___ Available data

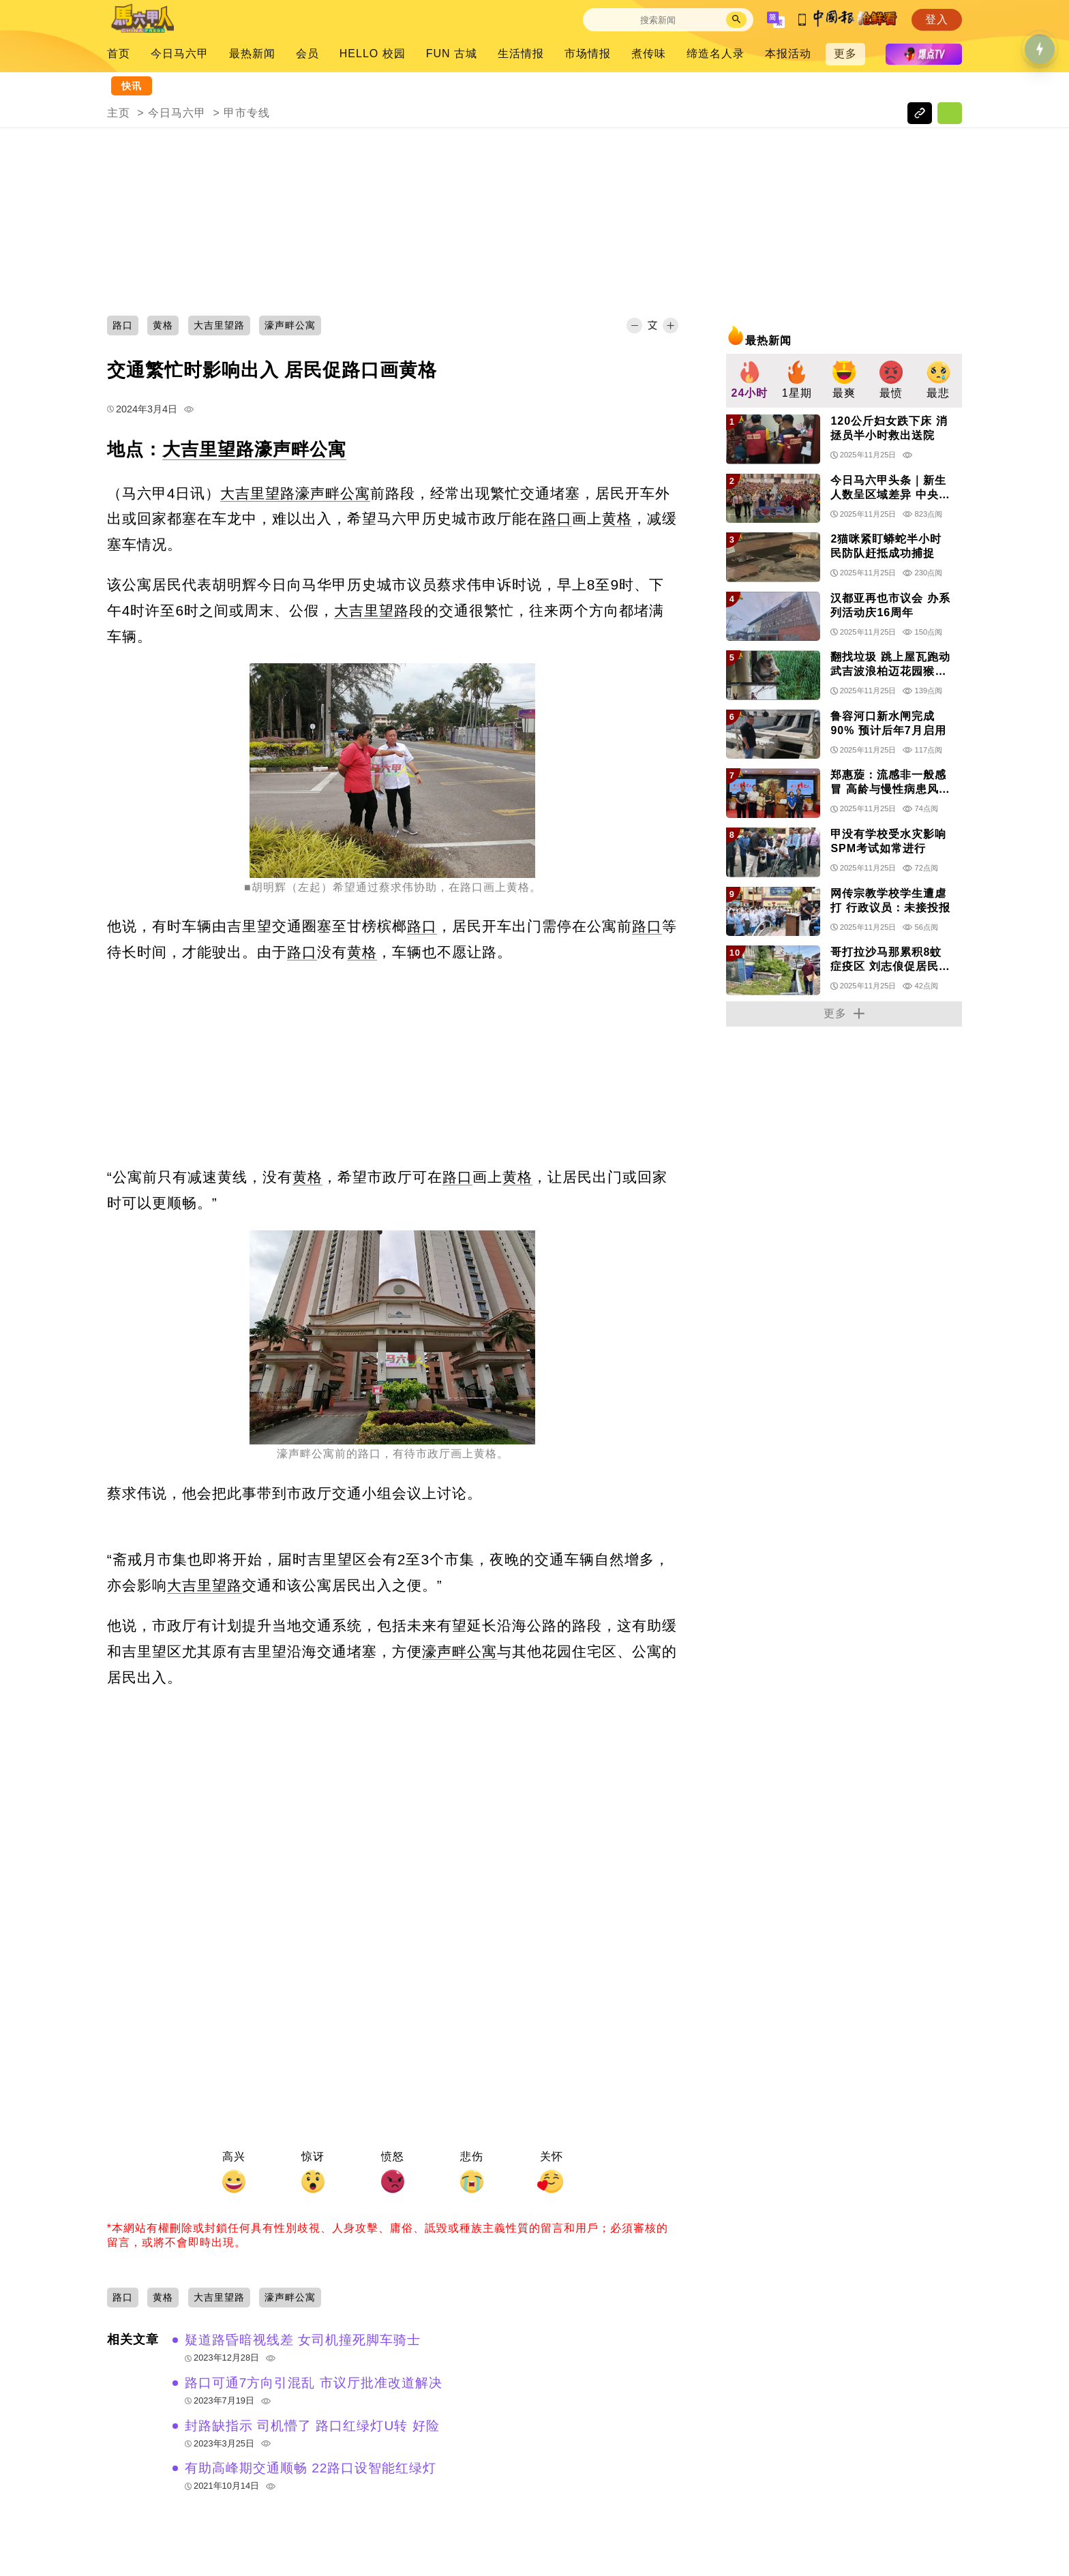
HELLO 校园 (373, 53)
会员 (307, 53)
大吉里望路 (208, 449)
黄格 (617, 518)
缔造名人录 (715, 53)
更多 (845, 53)
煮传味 (648, 53)
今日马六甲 (180, 53)
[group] (749, 381)
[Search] (658, 20)
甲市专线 (247, 113)
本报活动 (788, 53)
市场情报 (587, 53)
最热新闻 (252, 53)
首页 (118, 53)
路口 (557, 518)
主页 (118, 113)
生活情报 (521, 53)
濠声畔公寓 (300, 449)
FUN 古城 (451, 53)
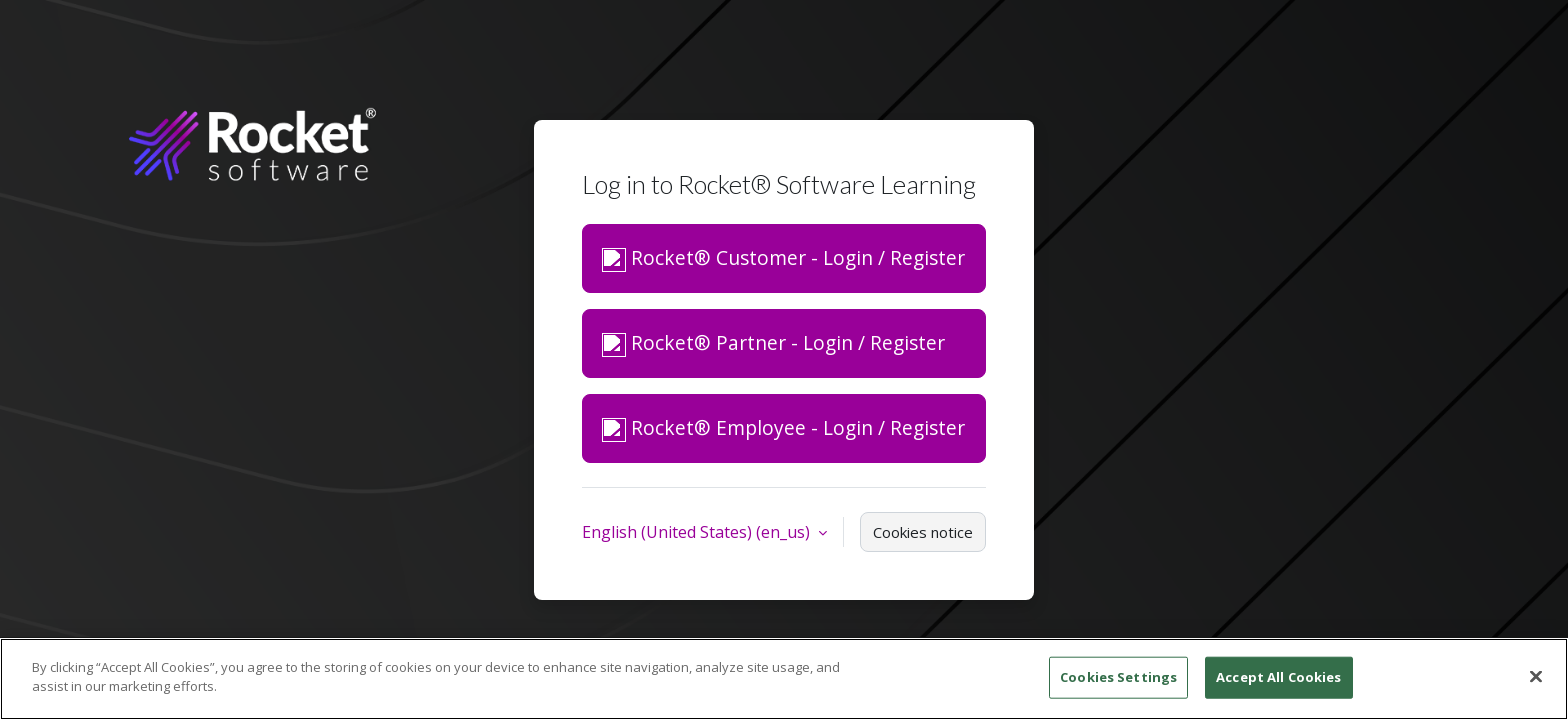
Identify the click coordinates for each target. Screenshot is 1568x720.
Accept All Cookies (1278, 677)
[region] (784, 679)
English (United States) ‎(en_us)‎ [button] (698, 532)
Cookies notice (923, 532)
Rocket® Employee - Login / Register (783, 428)
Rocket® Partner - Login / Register (773, 343)
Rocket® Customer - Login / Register (783, 258)
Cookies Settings (1118, 677)
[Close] (1536, 676)
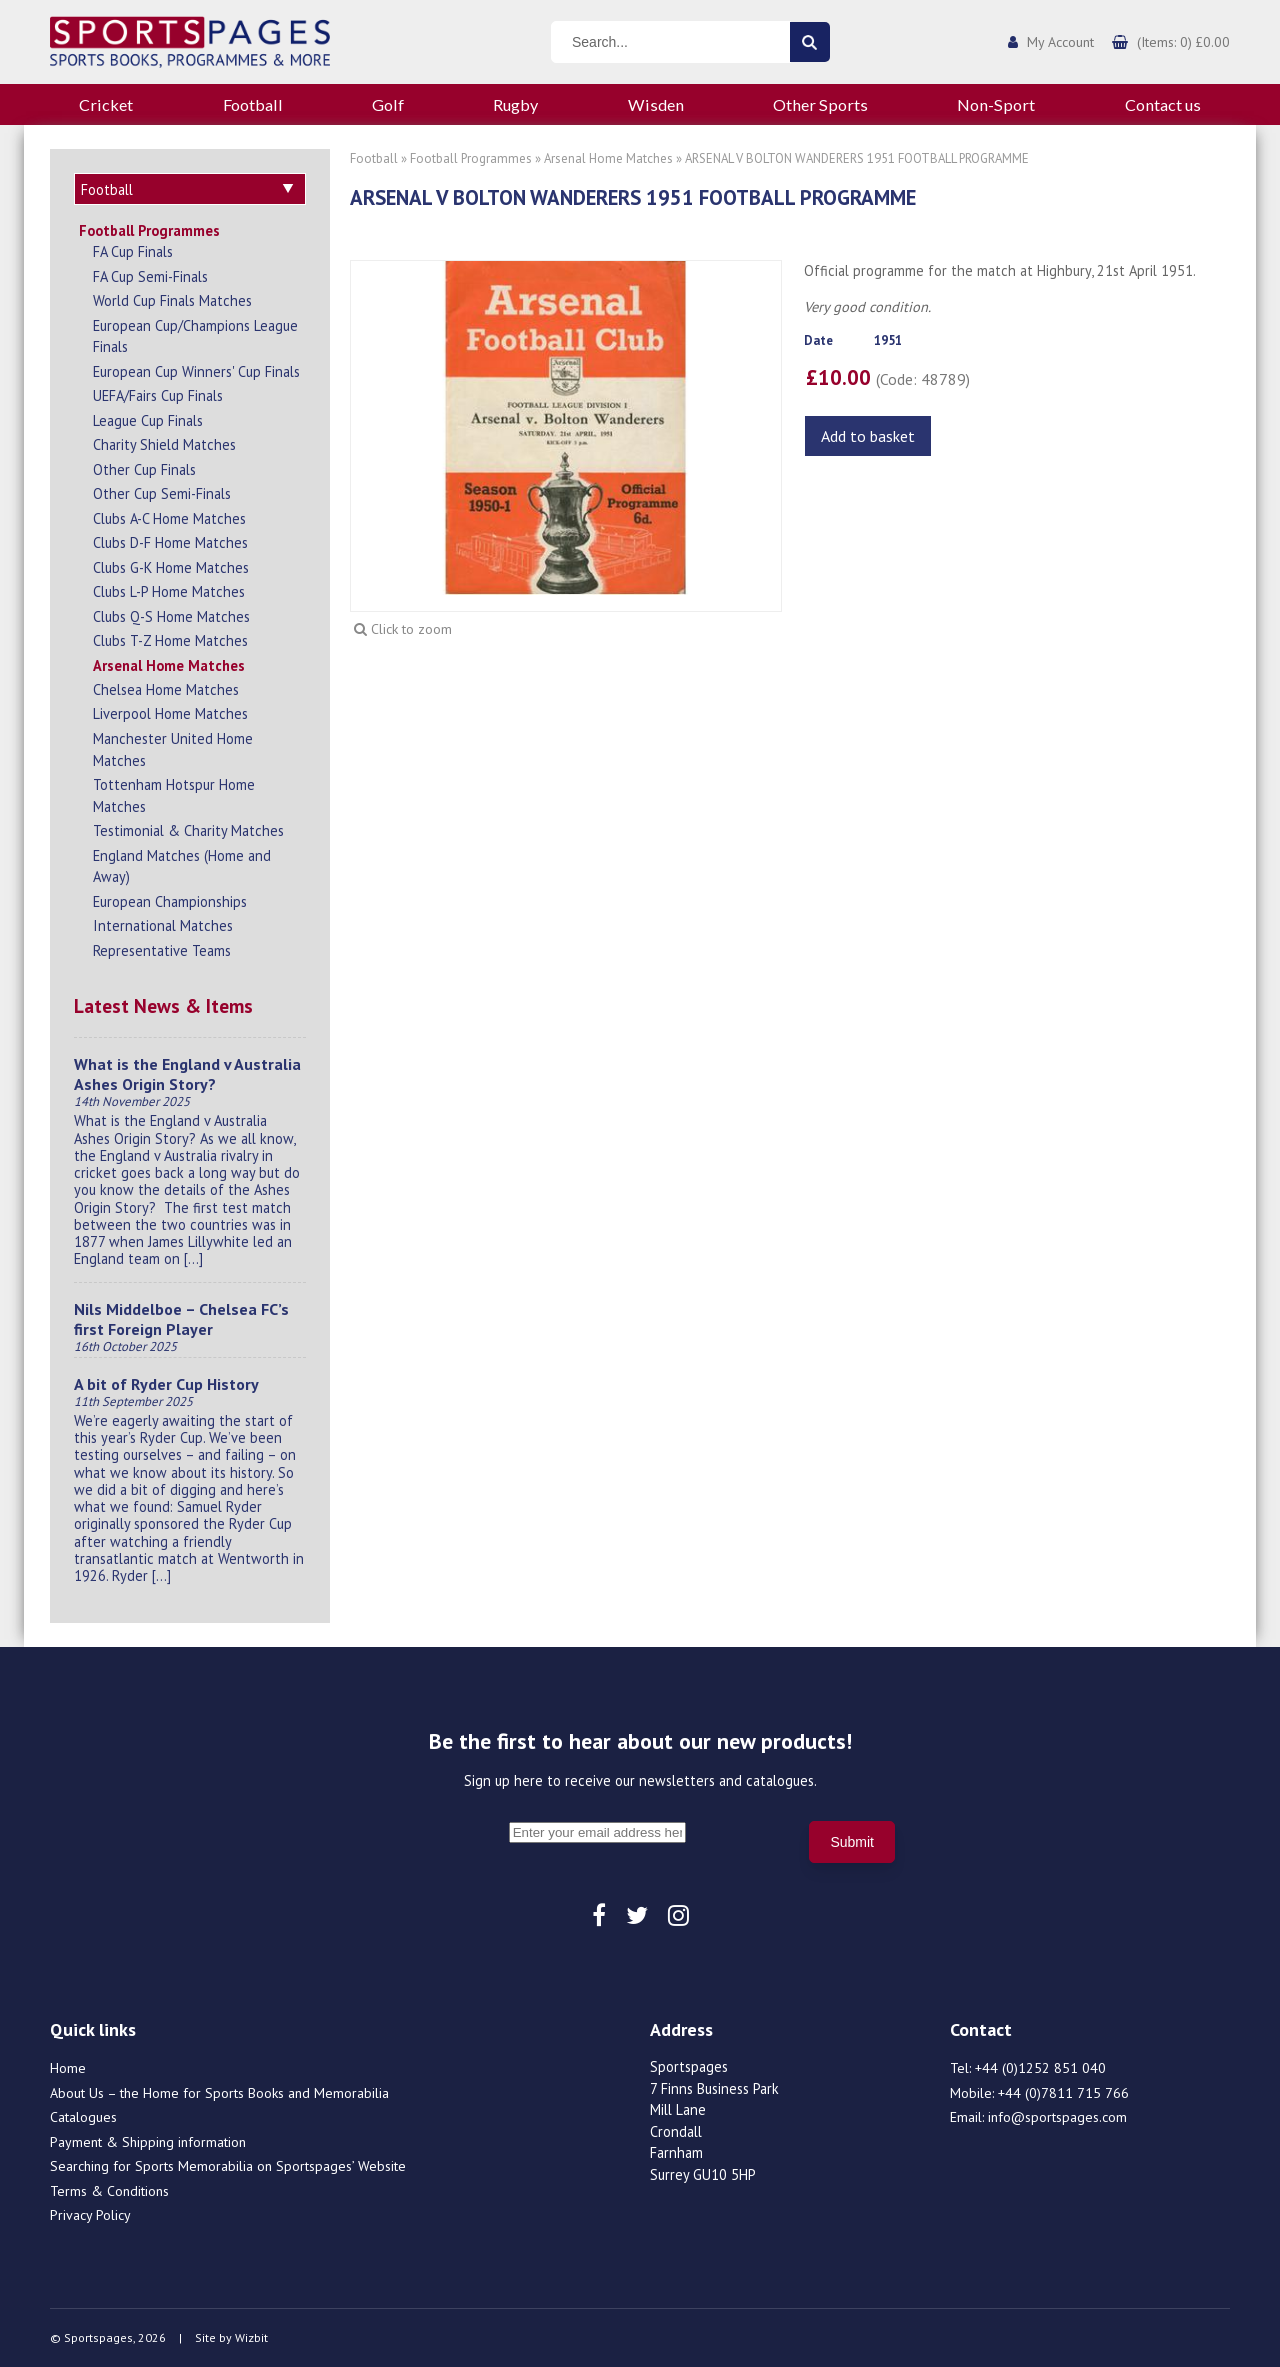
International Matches (163, 925)
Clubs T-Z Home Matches (170, 640)
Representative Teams (162, 950)
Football (253, 104)
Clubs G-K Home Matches (171, 567)
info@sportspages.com (1057, 2117)
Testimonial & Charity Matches (188, 830)
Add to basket (868, 436)
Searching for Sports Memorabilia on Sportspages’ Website (228, 2166)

______

Exercise directions:
Pull every line containing "Matches" out of the records.

Problem solution:
International Matches (163, 925)
Clubs T-Z Home Matches (170, 640)
Clubs G-K Home Matches (171, 567)
Testimonial & Charity Matches (188, 830)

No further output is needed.